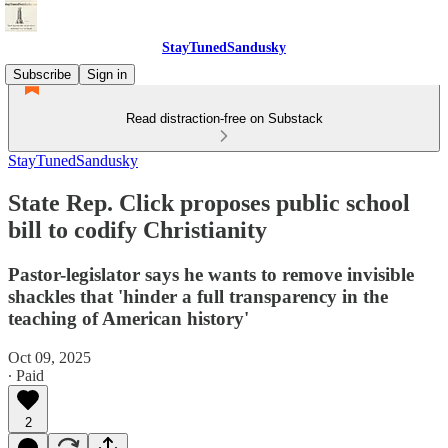
StayTunedSandusky
Subscribe
Sign in
Read distraction-free on Substack
StayTunedSandusky
State Rep. Click proposes public school
bill to codify Christianity
Pastor-legislator says he wants to remove invisible
shackles that 'hinder a full transparency in the
teaching of American history'
Oct 09, 2025
∙ Paid
2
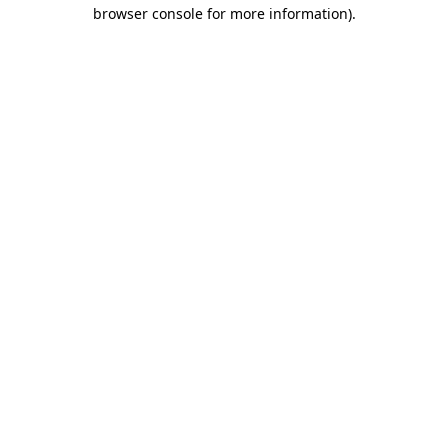
browser console for more information)
.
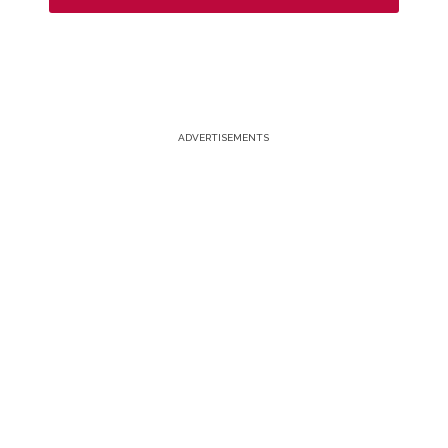
ADVERTISEMENTS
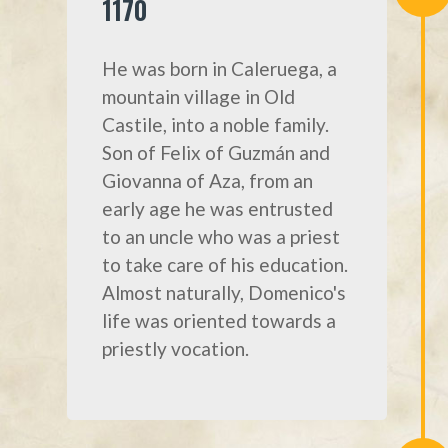
1170
He was born in Caleruega, a
mountain village in Old
Castile, into a noble family.
Son of Felix of Guzmán and
Giovanna of Aza, from an
early age he was entrusted
to an uncle who was a priest
to take care of his education.
Almost naturally, Domenico's
life was oriented towards a
priestly vocation.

Exercise details. Print each record exactly as it stands, omitting the pictures.

Response.
StayTunedSandusky
Subscribe
Sign in
Read distraction-free on Substack
StayTunedSandusky
State Rep. Click proposes public school
bill to codify Christianity
Pastor-legislator says he wants to remove invisible
shackles that 'hinder a full transparency in the
teaching of American history'
Oct 09, 2025
∙ Paid
2
browser console for more information)
.
ADVERTISEMENTS
1170
He was born in Caleruega, a
mountain village in Old
Castile, into a noble family.
Son of Felix of Guzmán and
Giovanna of Aza, from an
early age he was entrusted
to an uncle who was a priest
to take care of his education.
Almost naturally, Domenico's
life was oriented towards a
priestly vocation.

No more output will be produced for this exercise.